The geometric construction of the $90^\circ, 87^\circ, 3^\circ$ triangle

Question

The construction of the $90^\circ, 45^\circ, 45^\circ$ and the $90^\circ, 60^\circ, 30^\circ$ triangles is well known.

How can be constructed a triangle with angles $90^\circ, 87^\circ, 3^\circ$ without using regular polygons? By "construction" I mean the determination of the proportion of its sides and the required internal angles by the common operations in plane geometry, like in the other triangles.

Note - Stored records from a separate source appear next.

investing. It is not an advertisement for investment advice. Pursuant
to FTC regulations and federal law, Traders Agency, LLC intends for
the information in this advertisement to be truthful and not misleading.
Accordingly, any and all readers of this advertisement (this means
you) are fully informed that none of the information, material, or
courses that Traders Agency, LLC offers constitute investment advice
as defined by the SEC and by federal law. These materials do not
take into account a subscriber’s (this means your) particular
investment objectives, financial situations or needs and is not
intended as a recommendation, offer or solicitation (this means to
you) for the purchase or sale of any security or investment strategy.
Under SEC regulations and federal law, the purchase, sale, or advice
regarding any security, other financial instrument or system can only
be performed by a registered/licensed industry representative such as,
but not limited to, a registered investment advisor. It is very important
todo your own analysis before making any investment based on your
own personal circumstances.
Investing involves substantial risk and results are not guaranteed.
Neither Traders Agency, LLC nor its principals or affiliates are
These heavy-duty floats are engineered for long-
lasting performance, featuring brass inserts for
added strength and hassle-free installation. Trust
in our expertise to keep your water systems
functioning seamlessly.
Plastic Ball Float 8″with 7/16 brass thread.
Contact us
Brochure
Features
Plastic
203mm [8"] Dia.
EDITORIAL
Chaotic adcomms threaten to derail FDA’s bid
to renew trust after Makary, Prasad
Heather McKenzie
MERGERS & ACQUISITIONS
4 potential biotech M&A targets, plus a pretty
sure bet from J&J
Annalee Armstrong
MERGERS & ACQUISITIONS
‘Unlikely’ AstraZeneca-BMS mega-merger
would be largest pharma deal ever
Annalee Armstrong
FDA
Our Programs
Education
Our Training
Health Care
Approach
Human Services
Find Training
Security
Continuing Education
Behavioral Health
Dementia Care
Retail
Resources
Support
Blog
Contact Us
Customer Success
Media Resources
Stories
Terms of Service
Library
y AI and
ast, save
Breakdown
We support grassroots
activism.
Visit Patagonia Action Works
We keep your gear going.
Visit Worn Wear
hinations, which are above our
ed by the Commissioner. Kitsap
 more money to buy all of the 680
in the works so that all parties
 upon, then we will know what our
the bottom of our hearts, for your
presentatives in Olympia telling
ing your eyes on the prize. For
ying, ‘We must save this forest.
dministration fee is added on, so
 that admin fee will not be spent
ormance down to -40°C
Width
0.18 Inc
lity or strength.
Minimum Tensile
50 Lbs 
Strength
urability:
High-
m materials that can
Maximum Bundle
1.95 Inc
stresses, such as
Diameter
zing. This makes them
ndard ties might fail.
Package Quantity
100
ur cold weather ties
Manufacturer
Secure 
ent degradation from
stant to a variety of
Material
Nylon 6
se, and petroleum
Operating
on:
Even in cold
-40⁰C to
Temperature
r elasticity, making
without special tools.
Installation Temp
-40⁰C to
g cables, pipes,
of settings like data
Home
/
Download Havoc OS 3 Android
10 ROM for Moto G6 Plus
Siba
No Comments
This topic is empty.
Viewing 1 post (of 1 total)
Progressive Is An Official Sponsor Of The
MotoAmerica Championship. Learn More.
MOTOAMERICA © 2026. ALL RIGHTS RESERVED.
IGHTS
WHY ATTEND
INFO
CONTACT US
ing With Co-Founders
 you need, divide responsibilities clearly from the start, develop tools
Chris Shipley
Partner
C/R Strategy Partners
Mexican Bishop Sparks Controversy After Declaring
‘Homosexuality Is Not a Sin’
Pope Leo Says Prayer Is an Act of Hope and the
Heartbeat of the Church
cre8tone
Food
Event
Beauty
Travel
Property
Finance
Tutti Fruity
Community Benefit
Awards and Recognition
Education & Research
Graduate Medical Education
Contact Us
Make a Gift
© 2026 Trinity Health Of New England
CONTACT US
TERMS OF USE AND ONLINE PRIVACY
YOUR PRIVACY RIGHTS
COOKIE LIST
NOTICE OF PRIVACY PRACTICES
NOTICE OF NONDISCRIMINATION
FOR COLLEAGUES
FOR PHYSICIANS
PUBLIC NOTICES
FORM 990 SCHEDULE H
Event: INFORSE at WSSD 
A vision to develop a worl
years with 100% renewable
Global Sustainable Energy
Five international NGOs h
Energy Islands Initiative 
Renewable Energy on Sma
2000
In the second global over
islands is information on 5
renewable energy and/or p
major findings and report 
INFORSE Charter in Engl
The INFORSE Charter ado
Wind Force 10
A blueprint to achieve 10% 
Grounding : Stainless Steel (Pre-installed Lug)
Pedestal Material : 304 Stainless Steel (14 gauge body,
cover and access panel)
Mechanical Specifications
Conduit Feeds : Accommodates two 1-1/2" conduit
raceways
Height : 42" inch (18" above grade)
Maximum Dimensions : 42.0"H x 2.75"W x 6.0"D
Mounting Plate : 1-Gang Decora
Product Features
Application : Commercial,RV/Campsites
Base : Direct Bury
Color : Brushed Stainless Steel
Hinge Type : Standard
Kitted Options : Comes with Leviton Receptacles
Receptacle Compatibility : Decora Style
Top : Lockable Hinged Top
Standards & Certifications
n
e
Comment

Is it possible to use the exterior angle theorem and the triangles $90^\circ, 72^\circ, 18^\circ$ and $90^\circ, 75^\circ, 15^\circ$ to construct geometrically the angle $18^\circ - 15^\circ= 3^\circ$? How this construction can be done?

Answer 1

A hint: $3^\circ=45^\circ+30^\circ-72^\circ$. For $72^\circ$ however you have to know how to construct a regular pentagon or some golden ratio triangle.

Answer 2

Following E.Girgin suggestion plus Richmond's method:

Steps:

1. Construct a regular hexagon $ABCDEF$ with centre $O$;
2. Construct a square in such a way that $\widehat{AOG}=75^\circ$;
   let $B'=BC\cap OG$ and take $A'\in FA$ such that $OA'\perp OB'$;
3. Let $\Gamma$ be the circle with centre $O$ through $A'$ and $M$ be the midpoint of $OA'$;
   let $N$ be the intersection between $OB'$ and the angle bisector of $\widehat{OMB'}$;
4. Let $A''$ be the point of intersection between $\Gamma$ and the parallel to $OA'$ through $N$;
5. $\color{red}{\widehat{AOA''}=3^\circ}$.

An equivalent construction through $3=\frac{72-60}{2\cdot 2}$:

Steps:

1. Let $AO=OB$ and $OA\perp OB$; let $\Gamma$ be the circle centered at $O$ through $A$;
2. Let $U,V,M$ be the midpoints of $BM,BO,OA$; let $W$ be the intersection between $UV$
   and the circumcircle of $BOM$, whose centre is clearly $U$;
3. Let $N=WM\cap OB$ and take $P\in\Gamma$ such that $NP\parallel OA$;
4. Take $Q\in\Gamma$ such that $QP=PO$;
5. By bisecting twice $\widehat{QOB}$, we get an angle with amplitude $\color{red}{3^\circ}.$